A StackOverflowError means a method kept calling itself (or other methods) in an endless loop until Java ran out of stack space. Every method call uses a small piece of memory called the call stack. When too many calls pile up without returning, the stack fills up and crashes. This almost always means accidental infinite recursion — a method that calls itself without ever stopping.

Affected Models

  • Java 8
  • Java 11
  • Java 17
  • Java 21
  • All Java versions

Common Causes

  • A recursive method that is missing its base case — it keeps calling itself forever
  • Two methods that call each other back and forth endlessly (mutual recursion with no exit)
  • A toString() method that accidentally calls itself, often in an IDE-generated method
  • An equals() or hashCode() method that calls itself recursively due to a logic error
  • A very deep but legitimate recursion on extremely large data — the call chain is just too long

How to Fix It

  1. Look at the stack trace — you will see the same method name repeated over and over. That is your recursive method. Go to that method in your code.

    The stack trace may show hundreds of identical lines before cutting off. They all point to the same method — that is your target.

  2. Find the base case in your recursive method — the condition that stops it from calling itself again. If there is no base case, add one. If there is one, check whether it is reachable.

    Example: a method that calculates factorial must stop at n == 0 or n == 1. If that check is missing or never triggers, it recurses forever.

  3. Check whether your base case condition is actually correct. A common mistake is using the wrong comparison, or the input never reaches the stopping value because it jumps over it.

    Example: if your recursion decrements by 2 each time but checks for exactly 0, an odd starting number will skip 0 and go negative forever.

  4. If the recursion is deep but correct (like processing a large tree or deeply nested data), convert it to an iterative approach using a Stack or Queue data structure instead.

    Iterative solutions use heap memory instead of the call stack, so they can handle much larger inputs without hitting the stack limit.

  5. Check toString(), equals(), and hashCode() methods for accidental self-reference. If these call the same object or collection that contains the object, they can recurse infinitely.

    IDE-generated toString() on a class that contains a reference back to itself (like a parent-child relationship) is a common trap.

When to Call a Professional

StackOverflowError is almost always a bug in your recursive logic — it is fixable. The stack trace will show the same method name repeated many times — that is the recursive method causing the problem. In rare cases of legitimately deep recursion, convert the recursion to an iterative loop instead.

Frequently Asked Questions

Can I increase the stack size to fix StackOverflowError?
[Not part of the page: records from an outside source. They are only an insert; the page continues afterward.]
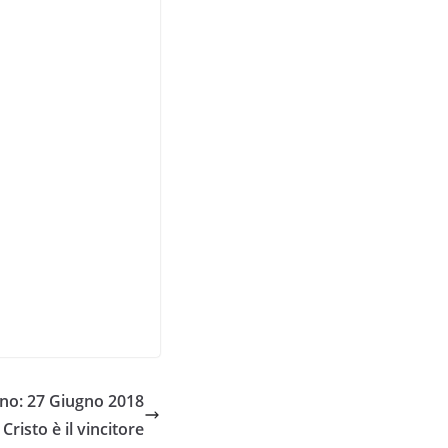
no: 27 Giugno 2018
 Cristo è il vincitore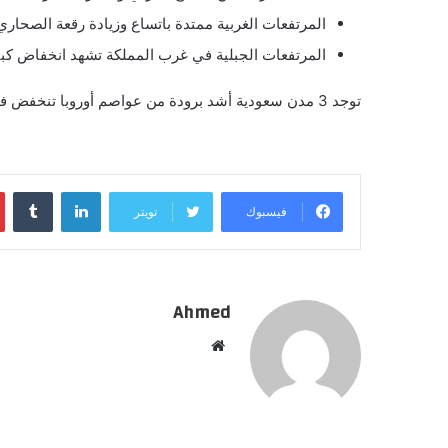
المرتفعات الغربية ممتدة باتساع وزيادة رقعة الصحاري 
المرتفعات الجبلية في غرب المملكة تشهد انخفاض كبير 
توجد 3 مدن سعودية أشد برودة من عواصم أوروبا
تنخفض فيه
لينكدإن
فيسبوك
تويتر
Ahmed
موقع
الويب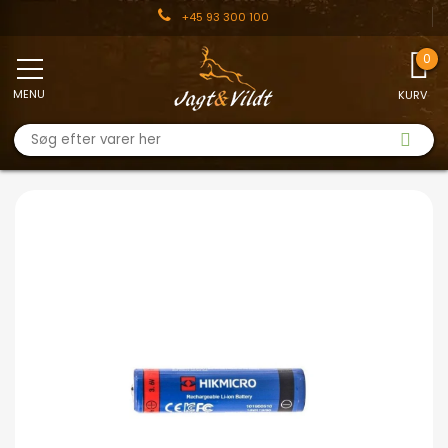
+45 93 300 100
MENU
KURV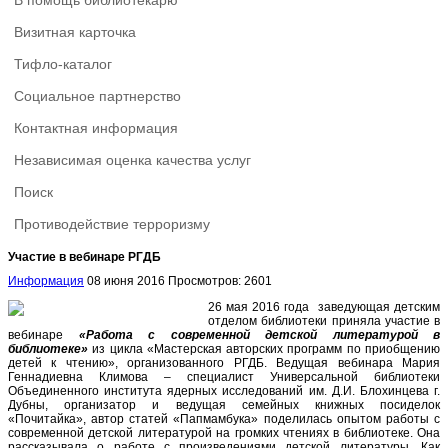
В помощь библиотекарю
Визитная карточка
Тифло-каталог
Социальное партнерство
Контактная информация
Независимая оценка качества услуг
Поиск
Противодействие терроризму
Участие в вебинаре РГДБ
Информация
08 июня 2016
Просмотров: 2601
26 мая 2016 года заведующая детским
отделом библиотеки приняла участие в
вебинаре
«Работа с современной детской литературой в
библиотеке»
из цикла «Мастерская авторских программ по приобщению
детей к чтению», организованного РГДБ. Ведущая вебинара Мария
Геннадиевна Климова – специалист Универсальной библиотеки
Объединенного института ядерных исследований им. Д.И. Блохинцева г.
Дубны, организатор и ведущая семейных книжных посиделок
«Почитайка», автор статей «Папмамбука» поделилась опытом работы с
современной детской литературой на громких чтениях в библиотеке. Она
рассказывала о работе с произведениями детской литературы. Как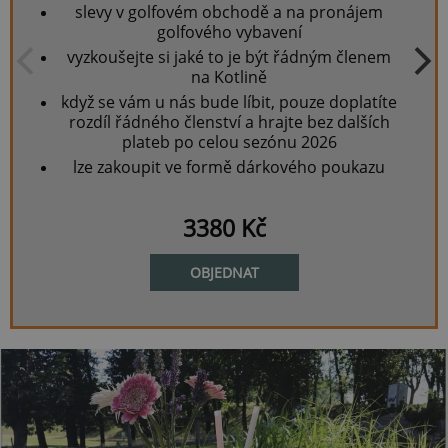
slevy v golfovém obchodě a na pronájem
golfového vybavení
vyzkoušejte si jaké to je být řádným členem
na Kotlině
když se vám u nás bude líbit, pouze doplatíte
rozdíl řádného členství a hrajte bez dalších
plateb po celou sezónu 2026
lze zakoupit ve formě dárkového poukazu
3380 Kč
OBJEDNAT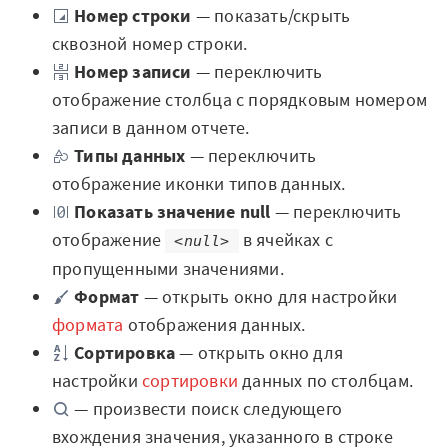
Номер строки
— показать/скрыть
Готовые решения
сквозной номер строки.
Интеграции
Номер записи
— переключить
отображение столбца с порядковым номером
Библиотеки компонентов
записи в данном отчете.
Обучение
Типы данных
— переключить
отображение иконки типов данных.
Быстрый старт
Показать значение null
— переключить
отображение
в ячейках с
Loginom.Навыки
<null>
пропущенными значениями.
Мастерская Loginom
Формат
— открыть окно для настройки
формата
отображения данных.
Кубок Loginom
Сортировка
— открыть окно для
Клиенты
настройки
сортировки
данных по столбцам.
— произвести поиск следующего
Проекты
вхождения значения, указанного в строке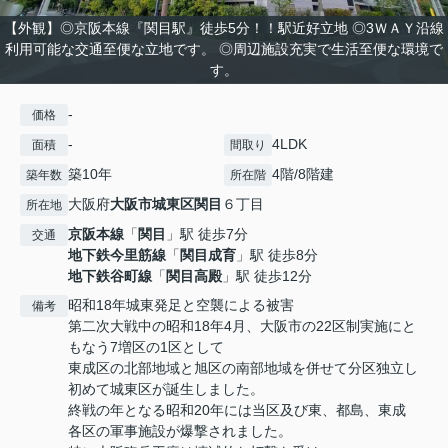
【外観】◎京阪本線『関目駅』徒歩5分！！駅近好立地 ◎3ＷＡＹ沿線
利用可能な交通至便な立地です。 ◎周辺施設充実で生活至便な環境で
す。
-
価格
-
4LDK
面積
間取り
築10年
4階/8階建
築年数
所在階
大阪府
大阪市城東区
関目
６丁目
所在地
京阪本線
「
関目
」駅 徒歩7分
交通
地下鉄今里筋線
「
関目成育
」駅 徒歩8分
地下鉄谷町線
「
関目高殿
」駅 徒歩12分
昭和18年城東発足と空襲による被害
備考
第二次大戦中の昭和18年4月、大阪市の22区制実施にと
もなう7増区の1区として
東成区の北部地域と旭区の南部地域を併せて分区独立し
初めて城東区が誕生しました。
終戦の年となる昭和20年には当区及び東、都島、東成
各区の軍事施設が爆撃されました。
Yes — you can increase the JVM stack size with the -Xss flag when starting Java (for example: -Xss4m for 4 megabytes). But this is usually treating the symptom, not the cause. If you have genuine infinite recursion, more stack space just delays the crash. Fix the recursion logic first.

Why does Java not just detect infinite recursion automatically?

Java cannot tell the difference between very-deep-but-valid recursion and infinite recursion — both look the same until the stack is full. The only way to catch it early would be to set an arbitrary recursion limit, which would break valid deep recursive code. So Java lets it run until memory runs out.

Is StackOverflowError the same as a stack overflow in other languages?

Yes — the concept is identical across languages. Every language that uses a call stack can overflow it with too-deep recursion. In C it causes a segfault, in Python it throws RecursionError, in Java it throws StackOverflowError. Same problem, different name.